Umm... which lend themselves to more of an allegorical reading.

Doh!

Andrew Stevens said...

By the way, the BBC got his name wrong. The writer of A Case of Conscience is James Blish, not Edward.

I suspect their thinking was along the lines of Man With Agenda = Crank.

Of course, this standard is rarely consistently applied. Personally, I'm not a huge fan of Lewis's fiction, but I don't see how his agenda discredits him and, say, Ursula K. LeGuin's agenda somehow never discredits her (except for people with the opposite opinions, of course).

Phil Masters said...

Ah, yes. Hence the italics in my original post.

For added irony, note the tendency in some of Blish's work for a clunking emphasis on Big Ideas to overwhelm trivia such as character, plot, or logical plausibility. Though I probably fixate too much on the mess that is A Clash of Symbols (and the lesser weakness as a novel of A Case of Conscience). Also note that the Day After Judgement duology (very much an agnostic's exercise in theological fiction) treats The Screwtape Letters as a factual source within its narrative. Albeit really as a joke.

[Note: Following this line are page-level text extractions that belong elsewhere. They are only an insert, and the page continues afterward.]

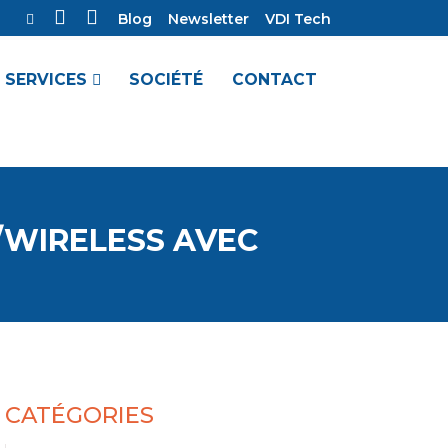
Blog
Newsletter
VDI Tech
SERVICES
SOCIÉTÉ
CONTACT
/WIRELESS AVEC
CATÉGORIES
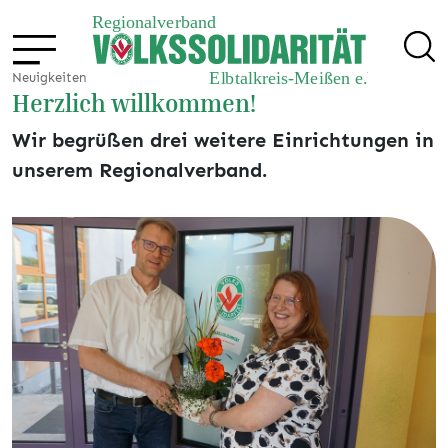
Neuigkeiten
Herzlich willkommen!
Wir begrüßen drei weitere Einrichtungen in
unserem Regionalverband.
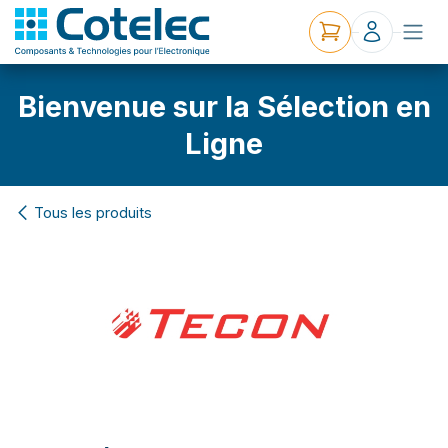
Bienvenue sur la Sélection en
Ligne
Tous les produits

Doctor Mirabilis, incidentally, is brill.

Phil Masters said...

(That's A Clash of Cymbals, of course. Darn Freudian slips. And technically it's "The Devil's Day" duology. Ugh. Post in haste, errata at leisure.)

Andrew Rilstone said...

I read somewhere that the original Pete n Dud version "Bedazzled" used Screwtape as its main theological source. Which is, of course, amusing, given that Lewis made it quite clear that, although he believed in devils, he wasn't speculating about what they were really like but using them as a literary device to talk about morality and psychology.

I should be inclined to call the whole "Cities in Flight" series unreadable if not for the fact that I have actually read it. But Blish probably deserves some kudos for writing the Star Trek short stories, a nice bridge between TV skiffy and proper grown up science fiction. (I have never been quite sure what a kudo is. Probably some species of panda.)

Gavin Burrows said...

Andrew Stevens said:
Of course, this standard is rarely consistently applied. Personally, I'm not a huge fan of Lewis's fiction, but I don't see how his agenda discredits him and, say, Ursula K. LeGuin's agenda somehow never discredits her (except for people with the opposite opinions, of course).

Me, I like a bit of an Agenda. Of course it can have its own pitfalls, as rightfully pointed out to us by Phil Masters. (“Look I have created my own private little universe which proves me right” is not necessarily a compelling argument.) But it can add a bit of substance to what otherwise might just be a concoction. The main problem I have with most genre fiction is that it just rearranges the furniture a little bit.

Perhaps as a consequence I would say good things of Out Of The Silent Planet and (once you dispel from your brain the notion its any kind of associated work) That Hideous Strength. Voyage to Venus is a little fuzzy over whether it’s supposed to be a Platonic debate or a science fiction story, and does a funny left turn quite late on.

Phil Masters said...

Cities in Flight isn't Blish's best work, by any means. (One good image, some decent invented skiffy jargon, and too much reading of Spengler, do not an SF classic make.) But he could write, and was probably at his best when he had a few ideas - but not too many - behind his plotting. Even A Case of Conscience isn't bad, as I recall, though it flails a bit by the end.

(And I can see why those BBC researchers preferred it to Lewis. I now find myself imaging an alternate Doctor Who? in which the Tardis crew includes a Jesuit priest, who keeps finding challenges to his theology wherever they stop.)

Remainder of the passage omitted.